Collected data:
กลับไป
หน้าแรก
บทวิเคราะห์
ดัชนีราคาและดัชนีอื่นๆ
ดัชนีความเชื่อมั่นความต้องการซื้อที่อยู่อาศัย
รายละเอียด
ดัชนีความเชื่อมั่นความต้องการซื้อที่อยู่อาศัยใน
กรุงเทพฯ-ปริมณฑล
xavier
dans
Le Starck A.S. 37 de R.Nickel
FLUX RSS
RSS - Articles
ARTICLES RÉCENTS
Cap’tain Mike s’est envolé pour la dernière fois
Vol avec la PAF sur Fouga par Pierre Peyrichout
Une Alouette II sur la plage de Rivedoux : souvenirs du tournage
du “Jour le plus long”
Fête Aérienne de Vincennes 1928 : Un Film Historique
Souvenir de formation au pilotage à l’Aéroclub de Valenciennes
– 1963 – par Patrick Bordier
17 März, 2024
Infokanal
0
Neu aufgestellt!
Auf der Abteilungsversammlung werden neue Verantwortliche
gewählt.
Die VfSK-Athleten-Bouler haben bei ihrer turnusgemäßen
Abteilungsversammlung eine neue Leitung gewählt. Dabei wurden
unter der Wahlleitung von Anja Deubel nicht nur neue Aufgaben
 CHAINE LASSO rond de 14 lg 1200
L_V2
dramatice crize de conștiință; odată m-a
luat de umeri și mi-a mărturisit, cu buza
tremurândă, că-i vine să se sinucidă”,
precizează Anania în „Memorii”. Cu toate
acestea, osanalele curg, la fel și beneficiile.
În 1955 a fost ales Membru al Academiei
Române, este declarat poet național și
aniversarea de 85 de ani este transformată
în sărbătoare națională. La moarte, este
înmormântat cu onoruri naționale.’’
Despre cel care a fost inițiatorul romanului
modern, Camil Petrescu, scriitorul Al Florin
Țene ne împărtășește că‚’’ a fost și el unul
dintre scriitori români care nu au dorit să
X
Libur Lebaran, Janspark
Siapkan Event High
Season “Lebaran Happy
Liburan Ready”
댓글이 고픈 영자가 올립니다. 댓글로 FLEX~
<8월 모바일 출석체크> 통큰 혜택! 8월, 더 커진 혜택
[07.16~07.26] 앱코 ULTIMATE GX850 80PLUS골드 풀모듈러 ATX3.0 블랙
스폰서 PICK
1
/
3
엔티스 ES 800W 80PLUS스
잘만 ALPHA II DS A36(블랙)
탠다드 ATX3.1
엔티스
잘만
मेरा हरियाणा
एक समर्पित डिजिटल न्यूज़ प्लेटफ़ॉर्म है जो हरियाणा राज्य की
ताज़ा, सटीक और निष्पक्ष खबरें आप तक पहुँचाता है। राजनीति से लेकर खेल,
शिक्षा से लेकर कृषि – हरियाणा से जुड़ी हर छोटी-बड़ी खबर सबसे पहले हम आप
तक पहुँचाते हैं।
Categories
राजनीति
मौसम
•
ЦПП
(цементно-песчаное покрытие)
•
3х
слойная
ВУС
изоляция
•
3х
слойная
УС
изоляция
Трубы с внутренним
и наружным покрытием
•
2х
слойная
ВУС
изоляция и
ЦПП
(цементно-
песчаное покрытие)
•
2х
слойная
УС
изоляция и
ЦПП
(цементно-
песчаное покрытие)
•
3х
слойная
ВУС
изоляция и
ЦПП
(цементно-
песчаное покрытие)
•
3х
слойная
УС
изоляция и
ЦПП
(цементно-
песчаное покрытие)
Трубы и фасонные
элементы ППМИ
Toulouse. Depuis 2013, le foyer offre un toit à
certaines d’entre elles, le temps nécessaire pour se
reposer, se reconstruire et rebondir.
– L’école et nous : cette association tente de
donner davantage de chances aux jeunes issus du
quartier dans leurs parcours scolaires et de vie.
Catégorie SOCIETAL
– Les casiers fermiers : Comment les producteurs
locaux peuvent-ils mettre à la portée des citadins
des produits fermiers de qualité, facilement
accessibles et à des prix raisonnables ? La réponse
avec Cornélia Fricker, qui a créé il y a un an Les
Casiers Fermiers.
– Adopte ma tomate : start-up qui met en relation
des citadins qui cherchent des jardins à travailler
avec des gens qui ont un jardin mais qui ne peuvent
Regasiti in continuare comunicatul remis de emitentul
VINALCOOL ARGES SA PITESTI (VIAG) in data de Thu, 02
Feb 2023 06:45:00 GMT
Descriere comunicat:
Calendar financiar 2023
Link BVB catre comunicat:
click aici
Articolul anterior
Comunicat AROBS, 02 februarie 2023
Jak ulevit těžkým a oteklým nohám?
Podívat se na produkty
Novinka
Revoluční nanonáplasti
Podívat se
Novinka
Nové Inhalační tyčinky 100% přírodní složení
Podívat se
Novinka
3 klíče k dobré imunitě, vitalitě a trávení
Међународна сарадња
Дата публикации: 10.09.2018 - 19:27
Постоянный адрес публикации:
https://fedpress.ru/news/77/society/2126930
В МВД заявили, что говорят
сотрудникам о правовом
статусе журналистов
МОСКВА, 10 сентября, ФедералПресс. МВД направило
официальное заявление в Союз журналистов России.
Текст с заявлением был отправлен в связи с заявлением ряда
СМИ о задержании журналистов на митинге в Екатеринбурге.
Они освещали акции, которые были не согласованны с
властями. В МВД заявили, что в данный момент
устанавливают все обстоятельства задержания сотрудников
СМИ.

● **Task**: When a line contains the string "публикации", copy it from the records.

● **Written reply**:
Дата публикации: 10.09.2018 - 19:27
Постоянный адрес публикации:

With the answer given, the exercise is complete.